Requests from out-of-state patients have surged. “We’re seeing a steady increase,” said Chelsea Williams-Diggs, executive director of NYAAF, in comments to POLITICO Pro. According to the group’s internal data, 38% of those seeking support in 2024 came from outside New York, up from 34% the year prior. Most calls originate from the South—Florida in particular—where abortion laws have tightened sharply in recent years.
But demand is only part of the pressure. The cost of abortion care is climbing, especially for patients pushed into later gestational windows by legal barriers and travel delays. These procedures are more complex, less widely available, and often require long-distance travel to one of the few clinics in New York that offer services beyond 19 weeks.

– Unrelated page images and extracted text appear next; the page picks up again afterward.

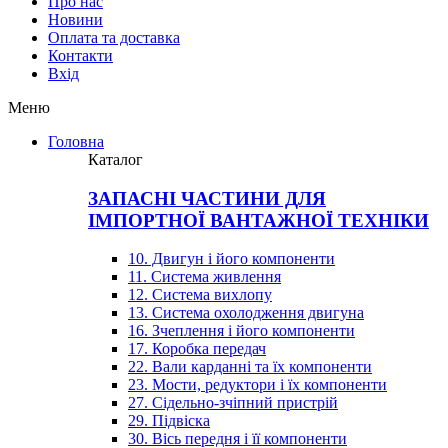
Про нас
Новини
Оплата та доставка
Контакти
Вхiд
Меню
Головна
Каталог
ЗАПАСНІ ЧАСТИНИ ДЛЯ
ІМПОРТНОЇ ВАНТАЖНОЇ ТЕХНІКИ
10. Двигун і його компоненти
11. Система живлення
12. Система вихлопу
13. Система охолодження двигуна
16. Зчеплення і його компоненти
17. Коробка передач
22. Вали карданні та їх компоненти
23. Мости, редуктори і їх компоненти
27. Сідельно-зчіпний пристрій
29. Підвіска
30. Вісь передня і її компоненти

“It’s a vicious cycle,” Williams-Diggs said. “The farther people have to travel, the more it costs. And the more it costs, the harder it becomes to help everyone.”
NYAAF is now sounding the alarm: its financial model is approaching a breaking point. Donations—once boosted by national outrage after the fall of Roe v. Wade—have dropped off significantly. At the same time, state funding promised under Governor Kathy Hochul’s 2022 Reproductive Freedom and Equity Grant Fund remains out of reach.
In 2023, the New York State Senate earmarked $1 million for abortion access initiatives. But NYAAF has yet to receive any of it. The funds are stuck in administrative limbo as the organization navigates the cumbersome process of securing a state grant.
“We’ve had to take out a $1 million loan just to stay afloat,” said Williams-Diggs. “That’s not sustainable for a nonprofit. We need relief—and soon.”
The group is also pressing the Hochul administration to broaden the scope of public aid. While much of the existing funding supports clinics directly, NYAAF argues that more attention must be paid to “practical support”: costs related to travel, lodging, meals, childcare, and patient accompaniment—essentials for patients crossing state lines with limited means. Without those forms of support, Williams-Diggs warns, abortion access becomes a right “in theory only.”
“You can’t call it a right if it requires a plane ticket, a hotel room, and a week off work just to access it,” she said. “That’s not freedom. That’s privilege.”
The crisis faced by NYAAF is emblematic of a broader national reality: in post-Roe America, geography and income are increasingly determining who gets to make reproductive choices—and who doesn’t.